** Problem **
Transcribe each line below without altering anything.

########################################

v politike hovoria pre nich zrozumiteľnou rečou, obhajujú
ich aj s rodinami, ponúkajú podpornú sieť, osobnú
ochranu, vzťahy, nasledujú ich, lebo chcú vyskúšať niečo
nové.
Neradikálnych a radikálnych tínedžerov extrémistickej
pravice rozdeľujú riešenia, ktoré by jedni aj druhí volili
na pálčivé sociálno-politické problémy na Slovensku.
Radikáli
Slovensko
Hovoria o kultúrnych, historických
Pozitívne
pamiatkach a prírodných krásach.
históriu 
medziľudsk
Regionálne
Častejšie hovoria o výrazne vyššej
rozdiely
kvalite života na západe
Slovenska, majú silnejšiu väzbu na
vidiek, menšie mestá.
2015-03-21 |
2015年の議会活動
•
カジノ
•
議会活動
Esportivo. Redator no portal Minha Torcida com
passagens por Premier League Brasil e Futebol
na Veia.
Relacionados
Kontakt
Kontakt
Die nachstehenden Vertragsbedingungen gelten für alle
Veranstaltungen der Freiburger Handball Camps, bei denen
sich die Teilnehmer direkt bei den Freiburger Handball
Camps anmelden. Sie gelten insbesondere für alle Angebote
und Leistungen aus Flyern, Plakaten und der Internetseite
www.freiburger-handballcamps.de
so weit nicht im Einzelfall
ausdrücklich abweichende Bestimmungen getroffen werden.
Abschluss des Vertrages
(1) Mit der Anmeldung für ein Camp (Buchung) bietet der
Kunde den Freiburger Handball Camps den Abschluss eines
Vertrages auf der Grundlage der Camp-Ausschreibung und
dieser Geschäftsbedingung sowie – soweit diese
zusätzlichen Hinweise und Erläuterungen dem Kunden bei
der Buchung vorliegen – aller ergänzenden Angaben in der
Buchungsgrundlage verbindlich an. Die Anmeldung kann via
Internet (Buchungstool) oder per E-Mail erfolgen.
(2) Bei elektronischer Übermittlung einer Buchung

########################################

** Response **
v politike hovoria pre nich zrozumiteľnou rečou, obhajujú
ich aj s rodinami, ponúkajú podpornú sieť, osobnú
ochranu, vzťahy, nasledujú ich, lebo chcú vyskúšať niečo
nové.
Neradikálnych a radikálnych tínedžerov extrémistickej
pravice rozdeľujú riešenia, ktoré by jedni aj druhí volili
na pálčivé sociálno-politické problémy na Slovensku.
Radikáli
Slovensko
Hovoria o kultúrnych, historických
Pozitívne
pamiatkach a prírodných krásach.
históriu 
medziľudsk
Regionálne
Častejšie hovoria o výrazne vyššej
rozdiely
kvalite života na západe
Slovenska, majú silnejšiu väzbu na
vidiek, menšie mestá.
2015-03-21 |
2015年の議会活動
•
カジノ
•
議会活動
Esportivo. Redator no portal Minha Torcida com
passagens por Premier League Brasil e Futebol
na Veia.
Relacionados
Kontakt
Kontakt
Die nachstehenden Vertragsbedingungen gelten für alle
Veranstaltungen der Freiburger Handball Camps, bei denen
sich die Teilnehmer direkt bei den Freiburger Handball
Camps anmelden. Sie gelten insbesondere für alle Angebote
und Leistungen aus Flyern, Plakaten und der Internetseite
www.freiburger-handballcamps.de
so weit nicht im Einzelfall
ausdrücklich abweichende Bestimmungen getroffen werden.
Abschluss des Vertrages
(1) Mit der Anmeldung für ein Camp (Buchung) bietet der
Kunde den Freiburger Handball Camps den Abschluss eines
Vertrages auf der Grundlage der Camp-Ausschreibung und
dieser Geschäftsbedingung sowie – soweit diese
zusätzlichen Hinweise und Erläuterungen dem Kunden bei
der Buchung vorliegen – aller ergänzenden Angaben in der
Buchungsgrundlage verbindlich an. Die Anmeldung kann via
Internet (Buchungstool) oder per E-Mail erfolgen.
(2) Bei elektronischer Übermittlung einer Buchung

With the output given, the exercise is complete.